■ **Problem statement**:
Reproduce the records exactly, but not the pictures.
**** Extracted material
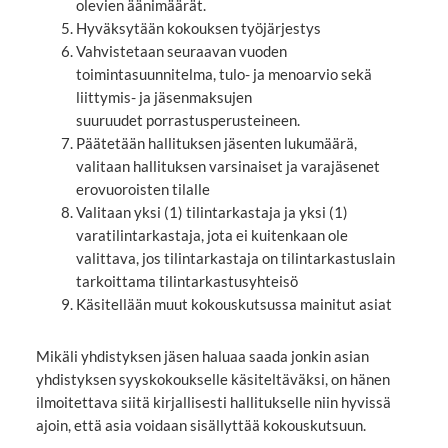
olevien äänimäärät.
Hyväksytään kokouksen työjärjestys
Vahvistetaan seuraavan vuoden
toimintasuunnitelma, tulo- ja menoarvio sekä
liittymis- ja jäsenmaksujen
suuruudet porrastusperusteineen.
Päätetään hallituksen jäsenten lukumäärä,
valitaan hallituksen varsinaiset ja varajäsenet
erovuoroisten tilalle
Valitaan yksi (1) tilintarkastaja ja yksi (1)
varatilintarkastaja, jota ei kuitenkaan ole
valittava, jos tilintarkastaja on tilintarkastuslain
tarkoittama tilintarkastusyhteisö
Käsitellään muut kokouskutsussa mainitut asiat
Mikäli yhdistyksen jäsen haluaa saada jonkin asian
yhdistyksen syyskokoukselle käsiteltäväksi, on hänen
ilmoitettava siitä kirjallisesti hallitukselle niin hyvissä
ajoin, että asia voidaan sisällyttää kokouskutsuun.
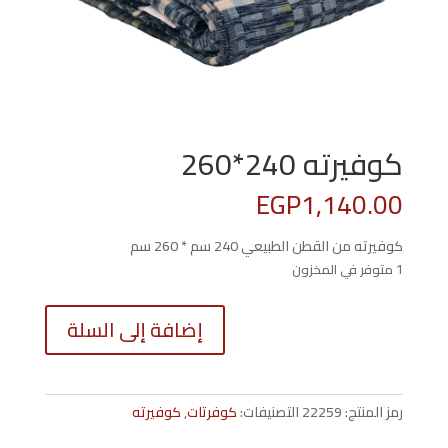
كوفيرته 240*260
EGP
1,140.00
كوفيرته من القطن الطبيعي 240 سم * 260 سم
1 متوفر في المخزون
كمية
إضافة إلى السلة
كوفيرته
240*260
رمز المنتج:
22259
التصنيفات:
كوفرتات
,
كوفيرته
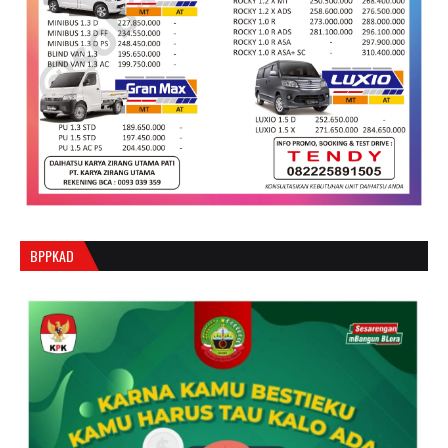
BPPKAD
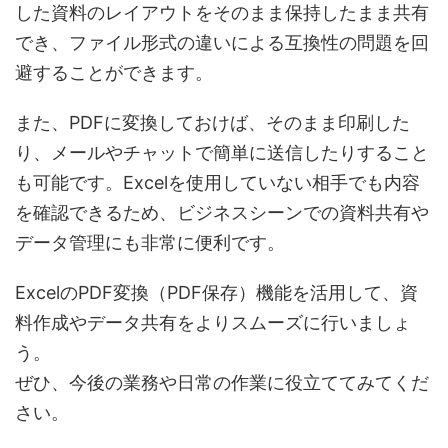
した資料の
レイアウトをそのまま保持したまま共有
でき、ファイル形式の違いによる互換性の問題を回
避することができます。
また、PDFに変換しておけば、
そのまま印刷した
り、メールやチャットで簡単に送信したりすること
も可能
です。Excelを使用していない相手でも内容
を確認できるため、
ビジネスシーンでの資料共有や
データ管理にも非常に便利です。
Excelの
PDF変換（PDF保存）機能
を活用して、資
料作成やデータ共有をよりスムーズに行いましょ
う。
ぜひ、今後の業務や日常の作業に役立ててみてくだ
さい。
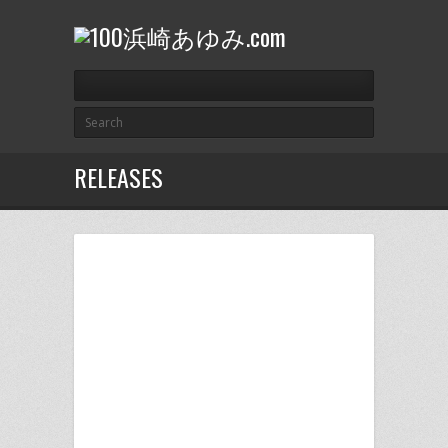
RELEASES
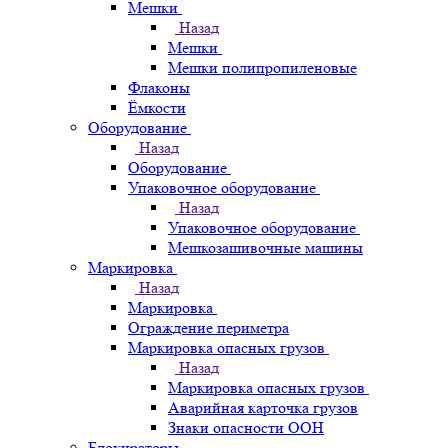
Мешки
Назад
Мешки
Мешки полипропиленовые
Флаконы
Ёмкости
Оборудование
Назад
Оборудование
Упаковочное оборудование
Назад
Упаковочное оборудование
Мешкозашивочные машины
Маркировка
Назад
Маркировка
Ограждение периметра
Маркировка опасных грузов
Назад
Маркировка опасных грузов
Аварийная карточка грузов
Знаки опасности ООН
Блокираторы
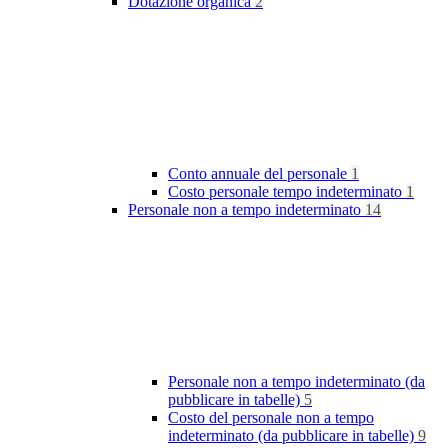
Dotazione organica
2
Conto annuale del personale
1
Costo personale tempo indeterminato
1
Personale non a tempo indeterminato
14
Personale non a tempo indeterminato (da
pubblicare in tabelle)
5
Costo del personale non a tempo
indeterminato (da pubblicare in tabelle)
9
********
■ **Output of the task**:
olevien äänimäärät.
Hyväksytään kokouksen työjärjestys
Vahvistetaan seuraavan vuoden
toimintasuunnitelma, tulo- ja menoarvio sekä
liittymis- ja jäsenmaksujen
suuruudet porrastusperusteineen.
Päätetään hallituksen jäsenten lukumäärä,
valitaan hallituksen varsinaiset ja varajäsenet
erovuoroisten tilalle
Valitaan yksi (1) tilintarkastaja ja yksi (1)
varatilintarkastaja, jota ei kuitenkaan ole
valittava, jos tilintarkastaja on tilintarkastuslain
tarkoittama tilintarkastusyhteisö
Käsitellään muut kokouskutsussa mainitut asiat
Mikäli yhdistyksen jäsen haluaa saada jonkin asian
yhdistyksen syyskokoukselle käsiteltäväksi, on hänen
ilmoitettava siitä kirjallisesti hallitukselle niin hyvissä
ajoin, että asia voidaan sisällyttää kokouskutsuun.
كوفيرته 240*260
EGP
1,140.00
كوفيرته من القطن الطبيعي 240 سم * 260 سم
1 متوفر في المخزون
كمية
إضافة إلى السلة
كوفيرته
240*260
رمز المنتج:
22259
التصنيفات:
كوفرتات
,
كوفيرته
BPPKAD
した資料の
レイアウトをそのまま保持したまま共有
でき、ファイル形式の違いによる互換性の問題を回
避することができます。
また、PDFに変換しておけば、
そのまま印刷した
り、メールやチャットで簡単に送信したりすること
も可能
です。Excelを使用していない相手でも内容
を確認できるため、
ビジネスシーンでの資料共有や
データ管理にも非常に便利です。
Excelの
PDF変換（PDF保存）機能
を活用して、資
料作成やデータ共有をよりスムーズに行いましょ
う。
ぜひ、今後の業務や日常の作業に役立ててみてくだ
さい。
RELEASES
Мешки
Назад
Мешки
Мешки полипропиленовые
Флаконы
Ёмкости
Оборудование
Назад
Оборудование
Упаковочное оборудование
Назад
Упаковочное оборудование
Мешкозашивочные машины
Маркировка
Назад
Маркировка
Ограждение периметра
Маркировка опасных грузов
Назад
Маркировка опасных грузов
Аварийная карточка грузов
Знаки опасности ООН
Блокираторы
Dotazione organica
2
Conto annuale del personale
1
Costo personale tempo indeterminato
1
Personale non a tempo indeterminato
14
Personale non a tempo indeterminato (da
pubblicare in tabelle)
5
Costo del personale non a tempo
indeterminato (da pubblicare in tabelle)
9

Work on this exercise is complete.